PROBLEM DETAILS: Working through the lines below, return each one that holds "sind".

SOURCE INFORMATION:
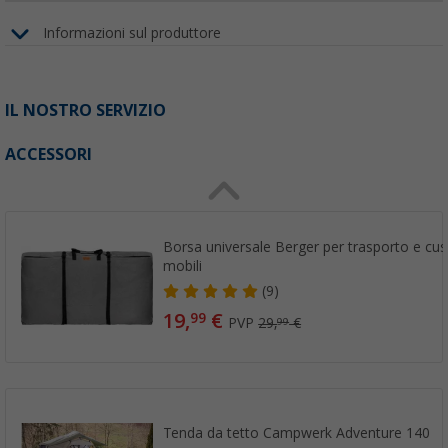
Informazioni sul produttore
IL NOSTRO SERVIZIO
ACCESSORI
Borsa universale Berger per trasporto e cust
mobili
(9)
19,
€
99
PVP
29,
€
99
Tenda da tetto Campwerk Adventure 140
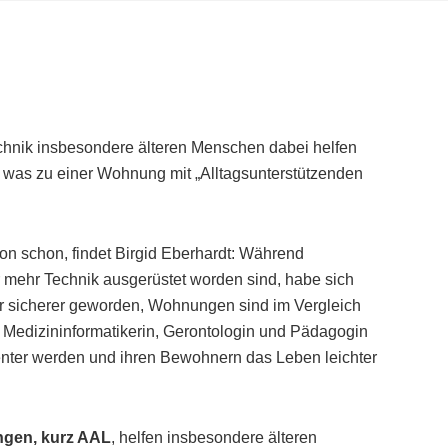
chnik insbesondere älteren Menschen dabei helfen
, was zu einer Wohnung mit „Alltagsunterstützenden
ion schon, findet Birgid Eberhardt: Während
mehr Technik ausgerüstet worden sind, habe sich
r sicherer geworden, Wohnungen sind im Vergleich
 Medizininformatikerin, Gerontologin und Pädagogin
genter werden und ihren Bewohnern das Leben leichter
ngen, kurz AAL
, helfen insbesondere älteren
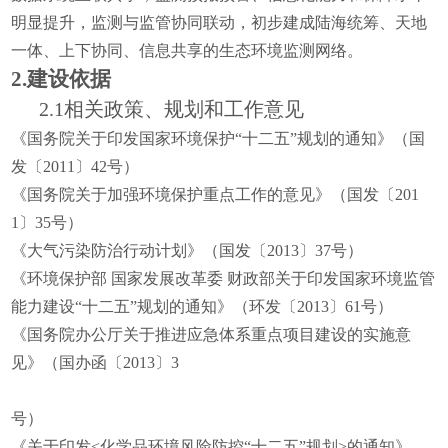
明显提升，监测与监管协同联动，初步建成陆海统筹、天地
一体、上下协同、信息共享的生态环境监测网络。
2.
建设依据
2.1相关政策、规划和工作意见
《国务院关于印发国家环境保护“十二五”规划的通知》（国
发〔2011〕42号）
《国务院关于加强环境保护重点工作的意见》（国发〔201
1〕35号）
《大气污染防治行动计划》（国发〔2013〕37号）
《环境保护部 国家发展改革委 财政部关于印发国家环境监管
能力建设“十二五”规划的通知》（环发〔2013〕61号）
《国务院办公厅关于推进应急体系重点项目建设的实施意
见》（国办函〔2013〕3
号）
《关于印发<化学品环境风险防控“十二五”规划>的通知》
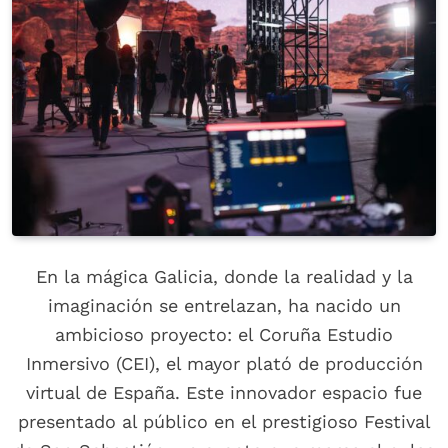
En la mágica Galicia, donde la realidad y la
imaginación se entrelazan, ha nacido un
ambicioso proyecto: el Coruña Estudio
Inmersivo (CEI), el mayor plató de producción
virtual de España. Este innovador espacio fue
presentado al público en el prestigioso Festival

RESULT OF THIS TASK:
mehr Technik ausgerüstet worden sind, habe sich
r sicherer geworden, Wohnungen sind im Vergleich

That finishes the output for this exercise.